上記ふたつの会の有志とともに、「食農教育を推進するには自分達に何ができるのか?」という問いも加えて、集まった教育関係者や行政機関の方から現状やご意見を伺いました。
意見交換会を2002年12月に続いて、2003年1月に行いましたが、この時に参加者の賛同を得て「学び隊」が発足しました。
しかし、事務局の担い手がなく、その業務を「わくわく」へ依頼することになりました。
 
○「わくわく」の役員会では、昨年の初冬に食農教育の推進を決めていましたので、2003年3月に本会の事務局について要請しました。
本会が「わくわく」内で活動するのならという条件付きで了承され、隊員の大多数がこの条件に賛成しましたので合流することになりました。
また、「わくわく」の総会では、本会活動の予算案が承認され、予算が生まれました。
このため、「わくわく」内で活動することになりますから、隊員が「わくわく」に参加して頂くことが望まれます。
しかし、「わくわく」の役員会では、本会が自前で活動できれば独立することを認めていますので、「わくわく」に参加されない方でも隊員として活動できるようにしておきたいと考えています。
 
○この他にも、食と農に関連する機関や個人と積極的に意見交換し支援を求めています。
 
○平成15年4月12日に「米研」の総会があり、「米研」に対し「学び隊」の相談団体(シンクタンク)としての支援を要請し了承されました。
 
2、「学び隊」の目標
・最終目標は、物事の全体像を把握し、それぞれ自分の生き方に確信がもてる生活をすること。
・自然と社会をフィールドに、誰もが親しめる食とそれに関連する農を主要テーマに置く。

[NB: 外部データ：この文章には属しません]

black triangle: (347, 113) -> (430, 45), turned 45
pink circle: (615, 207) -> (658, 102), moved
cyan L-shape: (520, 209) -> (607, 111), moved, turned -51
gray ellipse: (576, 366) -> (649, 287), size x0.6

・「未来」と「結ぶ」をキーワードに、大まかでも全体像をつかむよう学びを展開する。
・各地域を点として「温故知新」を進め、それらの点を線や面に結び、相互の理解と尊重を計る。
・「学び隊」は、以上の方針に合致する地域活動について、その萌芽を促し円滑に進むよう応援する。
 
3、活動指針
・まず、多くの人が受け入れられる方法で。
・身近な所から始める。
・非日常から日常に向けて作業計画を考える。(楽しみながら土台づくりをする)
・地域の人達が自発的に進める活動を促し、楽しく長続きするように応援する。
・子育てや仕事の延長上にボランティアがあって、参加者各自に役立つよう計画する。
・何でもつなげてみよう。
・相互理解と相互尊重ができるように、共感しやすい話題提供と自己紹介を促す。
・(過去の知恵)地域の歴史を知る;講師は近所のお婆ちゃんとお爺ちゃんから始める。
・(現在の知恵)子ども達と一緒に専門家の話を聴く;講師は近所の小父さんと小母さんから。

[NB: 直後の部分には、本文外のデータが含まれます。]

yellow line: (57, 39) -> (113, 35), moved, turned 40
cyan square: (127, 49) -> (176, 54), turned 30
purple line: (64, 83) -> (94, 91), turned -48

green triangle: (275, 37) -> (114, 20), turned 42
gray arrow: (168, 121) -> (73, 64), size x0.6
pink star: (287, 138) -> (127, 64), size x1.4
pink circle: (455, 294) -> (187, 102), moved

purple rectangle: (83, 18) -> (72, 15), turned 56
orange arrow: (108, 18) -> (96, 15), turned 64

・(未来に向けた知恵)分らないことは、もっと詳しい専門家につなげ学びの場を広げる。
・できれば、支援する活動が、地域の人々の良好な関係をつくり好ましい産業の活性化につなげたい。
・自然の流れやリズムを生かし自然に生かされる生き方を。
・一番自然に近い子ども達の感性から学ぶ。
・「何にでも良い所と拙(まず)い所が共存している」と考え、多くの側面から学ぶ習慣をつける。
 
4、2003年度計画
(方針)
手始めに、最も身近な地域で住民が積極的に参加する活動を応援するとともに、食の理解に向けて基本的な技術を身に付けるきっかけを提供する。
 
◎田植えから米料理まで;食と農から町内を活性化するプロジェクト(農教育班)
 
○稲作の食農プログラムは、北海道農業試験場の渡辺氏が、三年間の地元小学生の実習受け入れ経験から作成している。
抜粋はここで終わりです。